> **What the task requires**
Reply with exactly the lines from the one that contains "Describe the element" through the last line of the records below, and with no other lines.
=== Section Start ===
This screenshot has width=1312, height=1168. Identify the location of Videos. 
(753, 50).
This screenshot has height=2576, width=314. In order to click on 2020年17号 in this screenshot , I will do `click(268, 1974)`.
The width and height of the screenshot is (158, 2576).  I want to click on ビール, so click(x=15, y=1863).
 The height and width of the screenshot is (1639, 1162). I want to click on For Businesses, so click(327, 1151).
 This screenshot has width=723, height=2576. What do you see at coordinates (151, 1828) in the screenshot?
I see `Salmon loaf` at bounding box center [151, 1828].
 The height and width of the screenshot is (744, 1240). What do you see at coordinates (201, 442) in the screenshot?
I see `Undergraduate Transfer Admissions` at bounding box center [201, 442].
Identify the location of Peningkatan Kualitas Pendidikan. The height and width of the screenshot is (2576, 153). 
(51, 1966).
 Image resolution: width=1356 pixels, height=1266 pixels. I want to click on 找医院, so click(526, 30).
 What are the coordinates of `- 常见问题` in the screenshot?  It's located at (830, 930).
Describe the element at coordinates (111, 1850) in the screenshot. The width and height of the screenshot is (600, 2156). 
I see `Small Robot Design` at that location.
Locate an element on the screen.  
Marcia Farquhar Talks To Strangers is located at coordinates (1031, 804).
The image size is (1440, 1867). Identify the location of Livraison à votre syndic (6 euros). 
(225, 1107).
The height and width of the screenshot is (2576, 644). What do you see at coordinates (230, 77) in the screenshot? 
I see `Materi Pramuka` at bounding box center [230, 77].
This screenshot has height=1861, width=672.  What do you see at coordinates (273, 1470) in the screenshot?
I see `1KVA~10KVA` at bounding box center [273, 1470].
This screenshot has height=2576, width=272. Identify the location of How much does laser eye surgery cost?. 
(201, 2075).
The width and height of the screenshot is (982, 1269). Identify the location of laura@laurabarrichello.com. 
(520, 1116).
=== Section End ===
> **Solution to this problem**
Describe the element at coordinates (111, 1850) in the screenshot. The width and height of the screenshot is (600, 2156). 
I see `Small Robot Design` at that location.
Locate an element on the screen.  
Marcia Farquhar Talks To Strangers is located at coordinates (1031, 804).
The image size is (1440, 1867). Identify the location of Livraison à votre syndic (6 euros). 
(225, 1107).
The height and width of the screenshot is (2576, 644). What do you see at coordinates (230, 77) in the screenshot? 
I see `Materi Pramuka` at bounding box center [230, 77].
This screenshot has height=1861, width=672.  What do you see at coordinates (273, 1470) in the screenshot?
I see `1KVA~10KVA` at bounding box center [273, 1470].
This screenshot has height=2576, width=272. Identify the location of How much does laser eye surgery cost?. 
(201, 2075).
The width and height of the screenshot is (982, 1269). Identify the location of laura@laurabarrichello.com. 
(520, 1116).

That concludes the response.